Saks High School junior Julianne Ward never expected to be put into a hearse at such a young age, even if it was for a dramatization.
“I never want to do that again,” she said. “It felt really sad.”
Ward was one of four students included in a demonstration warning against distracted and drunk driving. Calhoun County sheriff’s deputies, Anniston firefighters, Anniston EMS, the Calhoun County Coroner’s Office and a Lifesaver medical helicopter team participated in the demonstration ahead of the school’s prom on Saturday.
Covered in a red, viscous syrup meant to represent blood, Ward portrayed a student who suffered traumatic injuries in a head-on collision. Her character died before a Calhoun County deputy arrived at the scene.
“As an alive person playing someone dead, I was proud to take on the role knowing some of my classmates might take more of their actions into consideration,” she said.
Students from the Students Against Destructive Decisions club, known as SADD, coordinated with the agencies to put the program together. Dewayne Davis, a chemistry teacher and sponsor of the SADD program, said the impact upon students can be large.
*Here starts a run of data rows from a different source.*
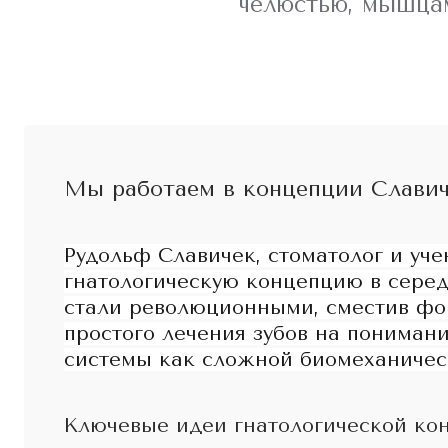
челюстью, мышцам
Мы работаем в концепции Славич
Рудольф Славичек, стоматолог и уче
гнатологическую концепцию в серед
стали революционными, сместив фок
простого лечения зубов на пониман
системы как сложной биомеханичес
Ключевые идеи гнатологической ко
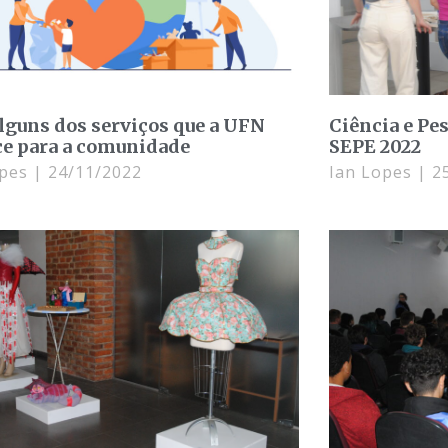
alguns dos serviços que a UFN
Ciência e P
ce para a comunidade
SEPE 2022
opes
24/11/2022
Ian Lopes
25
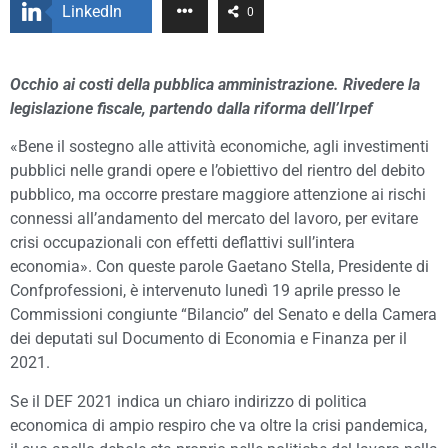
LinkedIn
0
Occhio ai costi della pubblica amministrazione. Rivedere la
legislazione fiscale, partendo dalla riforma dell’Irpef
«Bene il sostegno alle attività economiche, agli investimenti
pubblici nelle grandi opere e l’obiettivo del rientro del debito
pubblico, ma occorre prestare maggiore attenzione ai rischi
connessi all’andamento del mercato del lavoro, per evitare
crisi occupazionali con effetti deflattivi sull’intera
economia». Con queste parole Gaetano Stella, Presidente di
Confprofessioni, è intervenuto lunedì 19 aprile presso le
Commissioni congiunte “Bilancio” del Senato e della Camera
dei deputati sul Documento di Economia e Finanza per il
2021.
Se il DEF 2021 indica un chiaro indirizzo di politica
economica di ampio respiro che va oltre la crisi pandemica,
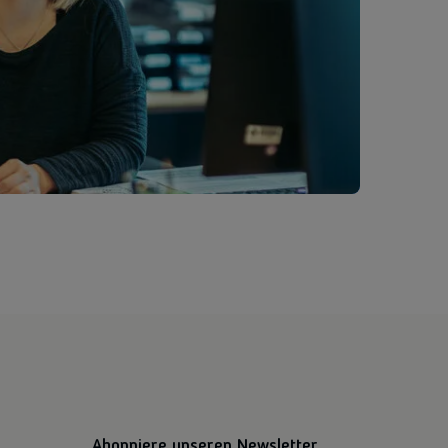
Abonniere unseren Newsletter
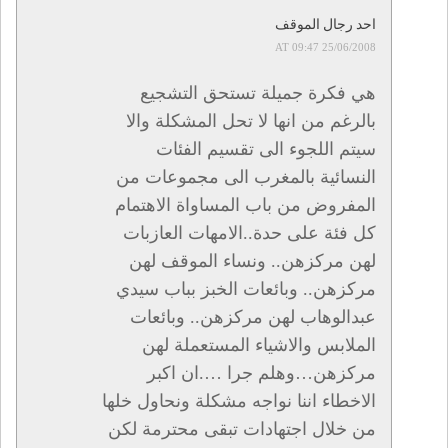
احد رجال الموقف
25/06/2008 AT 09:47
هي فكرة جميلة تستحق التشجيع
بالرغم من انها لا تحل المشكلة والا
سيتم اللجوء الى تقسيم الفئات
النسائية بالمغرب الى مجموعات من
المفروض من باب المساواة الاهتمام
كل فئة على حدة..الامهات العازبات
لهن مركزهن.. ونساء الموقف لهن
مركزهن.. وبائعات الخبز بباب سيدي
عبدالوهاب لهن مركزهن.. وبائعات
الملابس والاشياء المستعملة لهن
مركزهن…وهلم جرا ….ان اكبر
الاخطاء اننا نواجه مشكلة ونحاول خلها
من خلال اجتهادات تبقى محترمة لكن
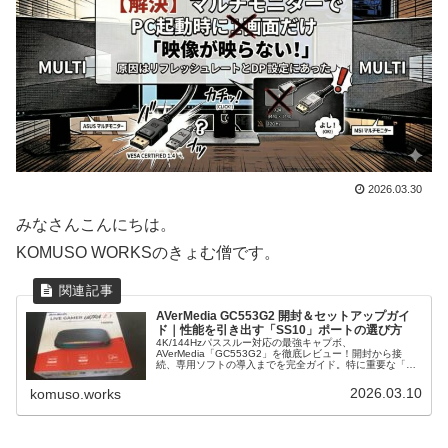
2026.03.30
みなさんこんにちは。
KOMUSO WORKSのきょむ僧です。
AVerMedia GC553G2 開封＆セットアップガイ
ド｜性能を引き出す「SS10」ポートの選び方
4K/144Hzパススルー対応の最強キャプボ、
AVerMedia「GC553G2」を徹底レビュー！開封から接
続、専用ソフトの導入までを完全ガイド。特に重要な「マ
ザーボードのUSBポート選び」や、光分配器を組み合わせ
たこだわりのオーディオ構成についても詳しく解説しま
2026.03.10
komuso.works
す。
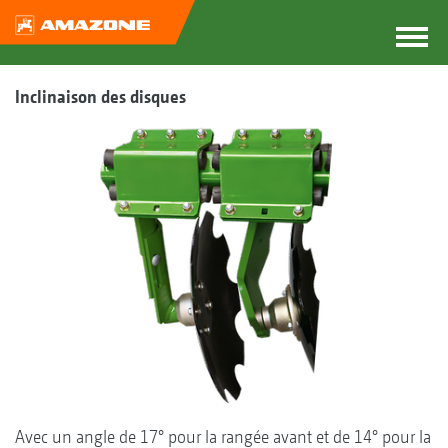
Inclinaison des disques
Avec un angle de 17° pour la rangée avant et de 14° pour la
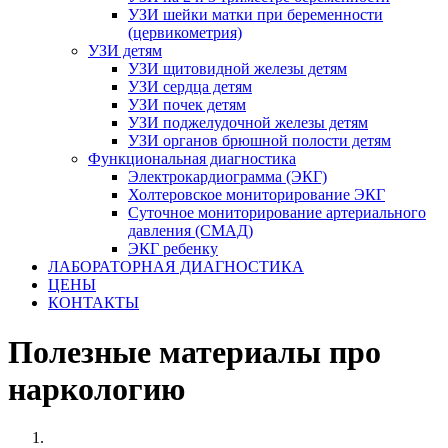
УЗИ шейки матки при беременности
(цервикометрия)
УЗИ детям
УЗИ щитовидной железы детям
УЗИ сердца детям
УЗИ почек детям
УЗИ поджелудочной железы детям
УЗИ органов брюшной полости детям
Функциональная диагностика
Электрокардиограмма (ЭКГ)
Холтеровское мониторирование ЭКГ
Суточное мониторирование артериального
давления (СМАД)
ЭКГ ребенку
ЛАБОРАТОРНАЯ ДИАГНОСТИКА
ЦЕНЫ
КОНТАКТЫ
Полезные материалы про
наркологию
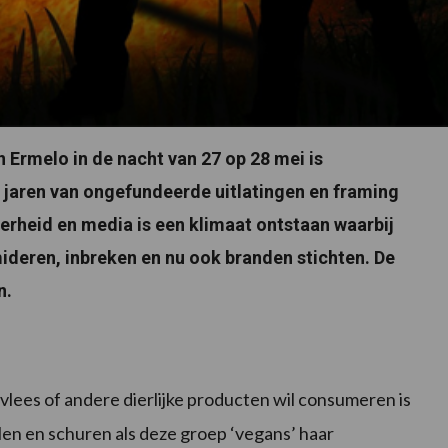
n Ermelo in de nacht van 27 op 28 mei is
or jaren van ongefundeerde uitlatingen en framing
verheid en media is een klimaat ontstaan waarbij
ideren, inbreken en nu ook branden stichten. De
n.
 vlees of andere dierlijke producten wil consumeren is
llen en schuren als deze groep ‘vegans’ haar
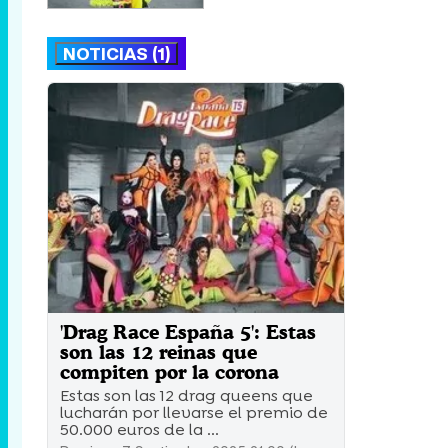
NOTICIAS (1)
'Drag Race España 5': Estas
son las 12 reinas que
compiten por la corona
Estas son las 12 drag queens que
lucharán por llevarse el premio de
50.000 euros de la ...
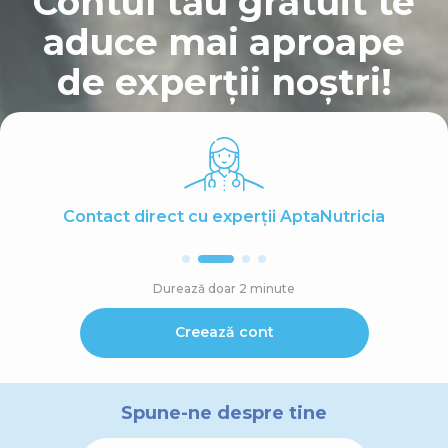
Contul tău gratuit te
aduce mai aproape
de experții noștri!
Contact direct cu experții AptaNutricia
Durează doar 2 minute
Creează cont
Spune-ne despre tine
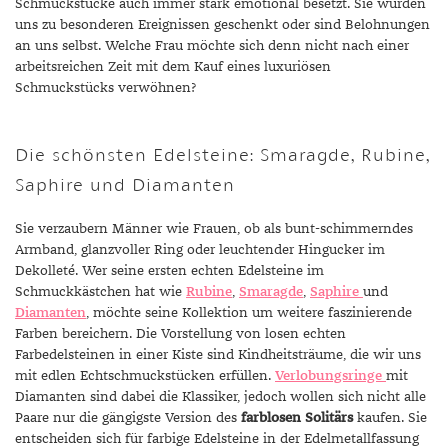
Schmuckstücke auch immer stark emotional besetzt. Sie wurden
uns zu besonderen Ereignissen geschenkt oder sind Belohnungen
an uns selbst. Welche Frau möchte sich denn nicht nach einer
arbeitsreichen Zeit mit dem Kauf eines luxuriösen
Schmuckstücks verwöhnen?
Die schönsten Edelsteine: Smaragde, Rubine,
Saphire und Diamanten
Sie verzaubern Männer wie Frauen, ob als bunt-schimmerndes
Armband, glanzvoller Ring oder leuchtender Hingucker im
Dekolleté. Wer seine ersten echten Edelsteine im
Schmuckkästchen hat wie
Rubine
,
Smaragde
,
Saphire
und
Diamanten
, möchte seine Kollektion um weitere faszinierende
Farben bereichern. Die Vorstellung von losen echten
Farbedelsteinen in einer Kiste sind Kindheitsträume, die wir uns
mit edlen Echtschmuckstücken erfüllen.
Verlobungsringe
mit
Diamanten sind dabei die Klassiker, jedoch wollen sich nicht alle
Paare nur die gängigste Version des
farblosen Solitärs
kaufen. Sie
entscheiden sich für farbige Edelsteine in der Edelmetallfassung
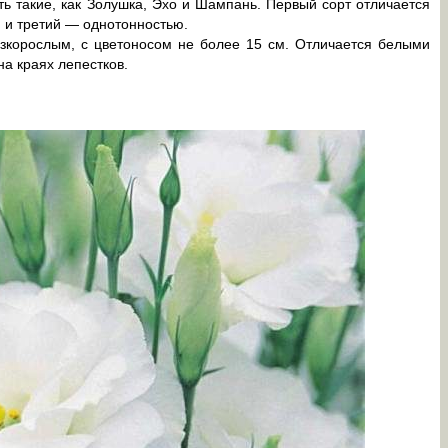
ь такие, как Золушка, Эхо и Шампань. Первый сорт отличается
 и третий — однотонностью.
зкорослым, с цветоносом не более 15 см. Отличается белыми
на краях лепестков.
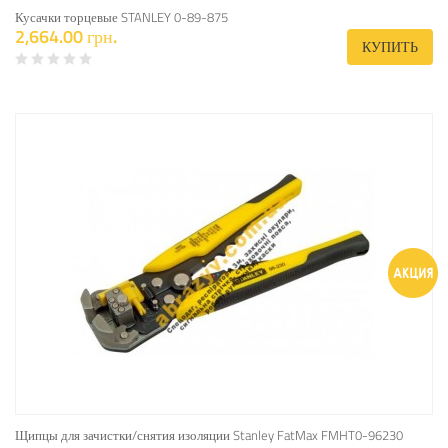
Кусачки торцевые STANLEY 0-89-875
2,664.00 грн.
КУПИТЬ
Щипцы для зачистки/снятия изоляции Stanley FatMax FMHT0-96230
“I’m usually in the press box working behind the scenes, but I’ve been told by teachers that students get upset and cry during this demonstration,” Davis said.
Having students involved in the program makes the experience all the more sobering for students, Davis said.
“I think it hits home when you know that person,” he said. “One of my students was in the press box and at one point she got upset seeing her best friend being put on a backboard. She knew it wasn’t real, but it still made an impact on her.”
Typically the demonstration warns students to avoid driving while under the influence, but it’s becomes increasingly more apparent distracted driving is on the rise, Anniston fire training officer Johnnie Phelps said. Phelps helped coordinate the event on Friday with the first responder agencies.
“Almost every wreck we work has an element of distraction or impairment,” Phelps said. “We don’t even call them accidents anymore. We call them crashes.”
Phelps said wrecks involving high school students tend to increase during the spring and these types of demonstrations provide a “glimpse of reality.”
“They’ve got prom, spring break and graduation they’re excited about, and they might do things out of that excitement they wouldn’t normally do,” Phelps said. “The consequences of texting and driving needs to be presented in a more emotional way. I think bringing in the helicopter and watching a classmate go away in it delivers that emotional impact.”